START DATA PROVIDED

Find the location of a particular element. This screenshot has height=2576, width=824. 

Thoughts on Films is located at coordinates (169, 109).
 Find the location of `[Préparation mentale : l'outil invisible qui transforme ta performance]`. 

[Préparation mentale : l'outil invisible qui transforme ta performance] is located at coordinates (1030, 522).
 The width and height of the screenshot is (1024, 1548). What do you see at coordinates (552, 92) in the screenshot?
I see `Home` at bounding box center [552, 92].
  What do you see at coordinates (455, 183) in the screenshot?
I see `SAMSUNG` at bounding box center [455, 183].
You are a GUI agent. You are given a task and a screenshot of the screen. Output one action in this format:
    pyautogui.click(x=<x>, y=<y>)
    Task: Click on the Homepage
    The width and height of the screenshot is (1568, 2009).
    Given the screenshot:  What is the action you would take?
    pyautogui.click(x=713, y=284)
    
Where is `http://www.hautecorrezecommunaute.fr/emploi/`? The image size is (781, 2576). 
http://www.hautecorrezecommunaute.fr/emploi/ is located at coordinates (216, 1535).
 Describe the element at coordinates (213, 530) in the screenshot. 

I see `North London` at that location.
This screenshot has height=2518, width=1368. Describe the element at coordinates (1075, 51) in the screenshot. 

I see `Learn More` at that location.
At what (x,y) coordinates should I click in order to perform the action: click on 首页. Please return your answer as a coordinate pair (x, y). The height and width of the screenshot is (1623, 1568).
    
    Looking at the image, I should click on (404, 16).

END DATA PROVIDED

WHAT TO DO: Every piece of the data is to be set down again exactly.

SOLUTION TO THIS TASK:
Find the location of a particular element. This screenshot has height=2576, width=824. 

Thoughts on Films is located at coordinates (169, 109).
 Find the location of `[Préparation mentale : l'outil invisible qui transforme ta performance]`. 

[Préparation mentale : l'outil invisible qui transforme ta performance] is located at coordinates (1030, 522).
 The width and height of the screenshot is (1024, 1548). What do you see at coordinates (552, 92) in the screenshot?
I see `Home` at bounding box center [552, 92].
  What do you see at coordinates (455, 183) in the screenshot?
I see `SAMSUNG` at bounding box center [455, 183].
You are a GUI agent. You are given a task and a screenshot of the screen. Output one action in this format:
    pyautogui.click(x=<x>, y=<y>)
    Task: Click on the Homepage
    The width and height of the screenshot is (1568, 2009).
    Given the screenshot:  What is the action you would take?
    pyautogui.click(x=713, y=284)
    
Where is `http://www.hautecorrezecommunaute.fr/emploi/`? The image size is (781, 2576). 
http://www.hautecorrezecommunaute.fr/emploi/ is located at coordinates (216, 1535).
 Describe the element at coordinates (213, 530) in the screenshot. 

I see `North London` at that location.
This screenshot has height=2518, width=1368. Describe the element at coordinates (1075, 51) in the screenshot. 

I see `Learn More` at that location.
At what (x,y) coordinates should I click in order to perform the action: click on 首页. Please return your answer as a coordinate pair (x, y). The height and width of the screenshot is (1623, 1568).
    
    Looking at the image, I should click on (404, 16).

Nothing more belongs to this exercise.